## Your goal
Copy out all lines bearing the word "Bourbon" from the listing below.

## Source records
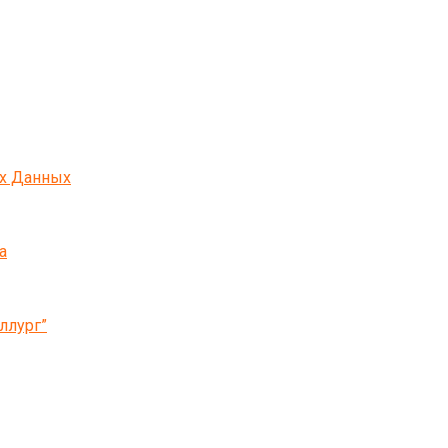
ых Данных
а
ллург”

...

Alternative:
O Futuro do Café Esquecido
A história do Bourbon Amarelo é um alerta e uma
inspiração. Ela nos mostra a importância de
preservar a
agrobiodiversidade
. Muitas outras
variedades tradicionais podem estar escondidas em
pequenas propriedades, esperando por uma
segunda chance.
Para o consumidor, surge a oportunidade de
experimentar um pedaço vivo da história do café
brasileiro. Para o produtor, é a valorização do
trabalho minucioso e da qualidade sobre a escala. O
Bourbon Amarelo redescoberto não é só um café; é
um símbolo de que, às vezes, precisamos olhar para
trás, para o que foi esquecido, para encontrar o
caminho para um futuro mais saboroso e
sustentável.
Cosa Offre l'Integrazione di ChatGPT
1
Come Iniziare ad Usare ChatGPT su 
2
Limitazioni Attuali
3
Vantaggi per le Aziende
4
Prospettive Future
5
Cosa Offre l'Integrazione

## Task output
A história do Bourbon Amarelo é um alerta e uma
Bourbon Amarelo redescoberto não é só um café; é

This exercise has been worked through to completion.